Today I encountered this quote, in Harper’s:
“The 750-word weekly film review is a form of journalism. Gathered together, short pieces written over a period of months and years become a chronicle of an individual sensibility.… Read as a book, [a collection of reviews] documents the writer’s attempt to puzzle out the ongoing flux of movies amid the ongoing flux of events.”
It's from an article that analyzes the collected columns of two critics, Manny Farber and James Agee. The article continues by saying if their work “is literature, it’s literature of a particular kind—filled with political asides, topical jokes, and references to fleeting sensations: a cultural stream of consciousness.”

I thought to myself—hey, that’s what I’m doing. Except for the film review part. Although sometimes I do that, too. For those who do what I do, write in the public sphere of the digital age, there always arises a larger question. What exactly am I doing here? What’s the point? It’s the nature of the genre.

It’s nice to know that I have ancestors, and knowing what their role was in the early twentieth century is illustrative. Agee and Farber were writing columns for a weekly magazine, columns that tracked not only the path of American culture, but also their individual thought. Back in the olden days, when everyone read words on paper. That old-fashioned stuff? They make it from trees? Anyway.

Every so often journalism and literature have massive revolutions. The invention of paper was one, the invention of the book another. The burning of the Alexandria library was probably another, when all of the monks hid themselves away to protect books from forces seeking to destroy them. Then there was Gutenberg and his printing press, when the whole thing blew wide open.

Our era is similar to seventeenth-century Europe, when not just books but also disposable magazines and newspapers began to be printed. That’s when pamphleteers—crazy, reckless souls--took it upon themselves to write their ideas down and publish them all by themselves.

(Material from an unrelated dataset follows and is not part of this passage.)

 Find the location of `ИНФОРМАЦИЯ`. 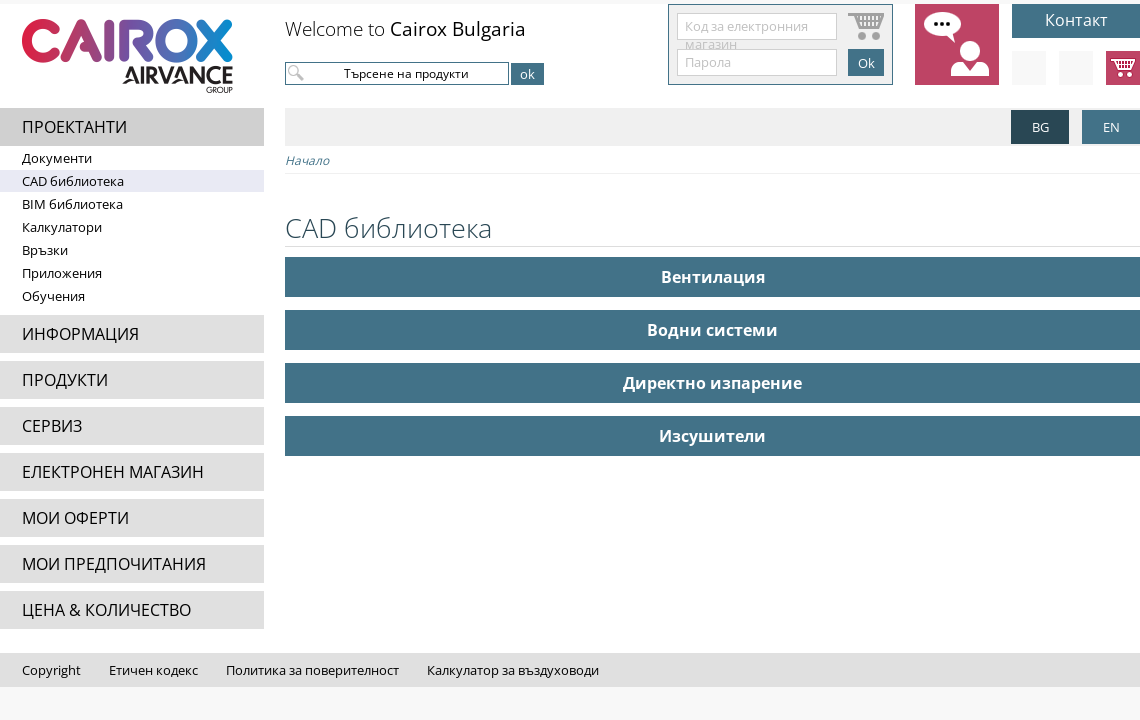 ИНФОРМАЦИЯ is located at coordinates (80, 334).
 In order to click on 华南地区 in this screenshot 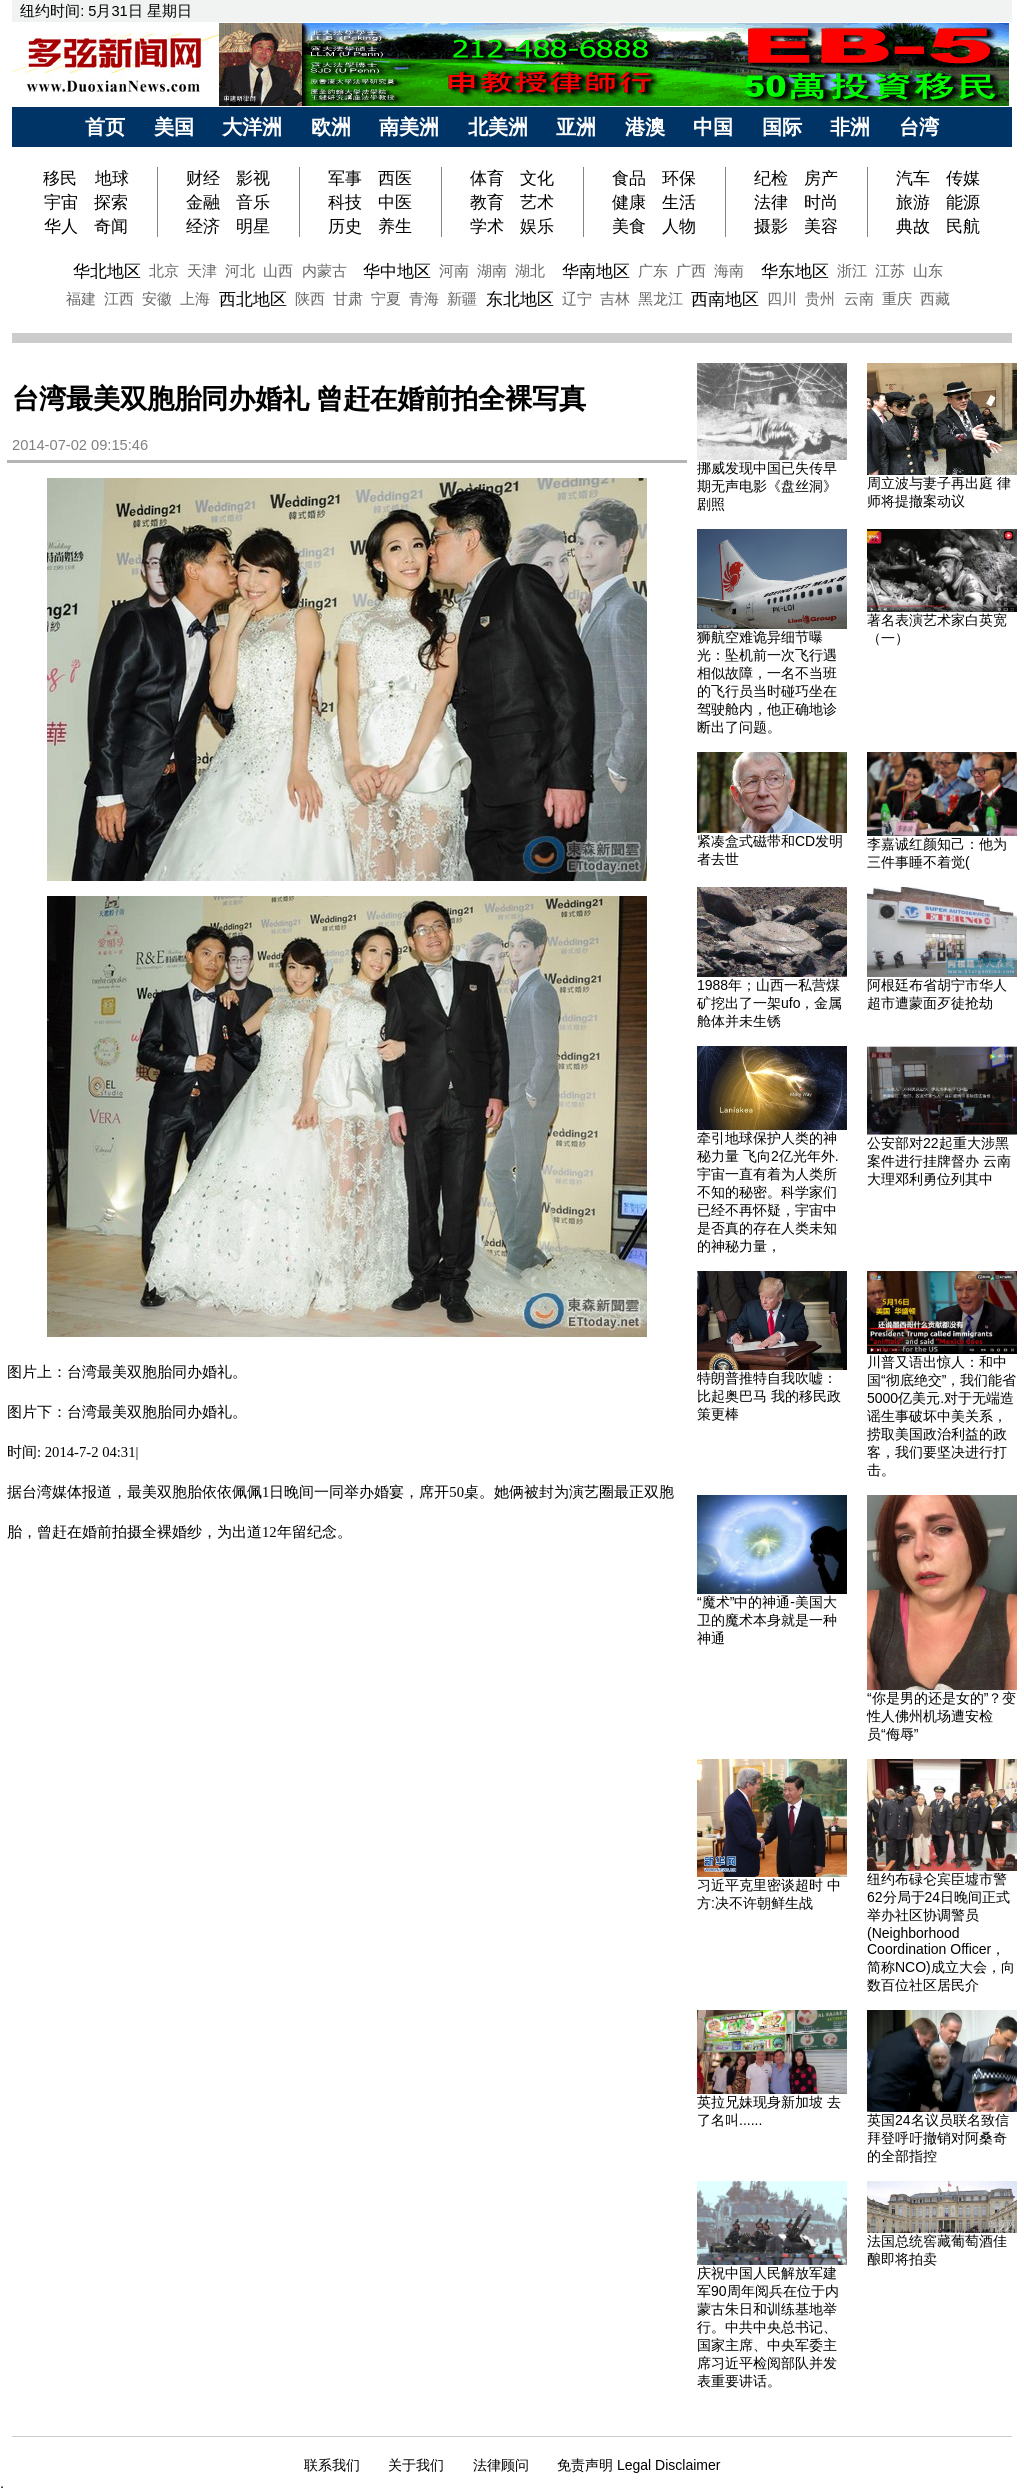 , I will do `click(596, 271)`.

Dan Bricklin describes them as “booklets consisting of a few printer's sheets, folded in various ways so as to make various sizes and numbers of pages, and sold--the pages stitched together loosely, unbound and uncovered--usually for a shilling or two.”

At each stage of that evolution, it must have felt like words had lost all of their value. When movable type was invented, the amount of pages a person could produce a day multiplied by 1000 times. By some accounts, thousands of pamphleteers were published in London during the heyday of what gave newspapers the nickname “rags.” Pamphlets were little but ‘zines from the eighties. Copied and sold on street corners.

What happened to all the rags? They distinguished themselves. They calcified into the institutions we know today as the Times of London, the Guardian, the New York Post. It’s exactly the same thing that’s happening now. All of us are writing little newspapers on our own, with no division between our computers and our audience.

In some ways, it’s perfect. I can read about whatever I want. If the kind of news I care about is how to raise chickens in Alabama, I can read about that. If I care about buying and cooking squash blossoms in Brooklyn, I can read about that. If I care about what Lindsay Lohan is wearing in jail, I can read about that. But we no longer have any arbiters for our news. We are our own arbiters.

We can argue all day about whether it’s good or bad to have information fed to us by people in control. We can talk, more significantly, about how any of the new writers are going to make a living. But at some point, the blogosphere will also calcify, will become its own institution. The new arbiters will reveal themselves.

My only point is that I’m doing exactly the same thing as Agee and Farber. I’m writing a chronicle not only of my culture but also of my individual sensibility. If I’m lucky, and brave, then what I write could also end up as literature of a particular kind. A cultural stream of consciousness as literature. And I’m okay with that.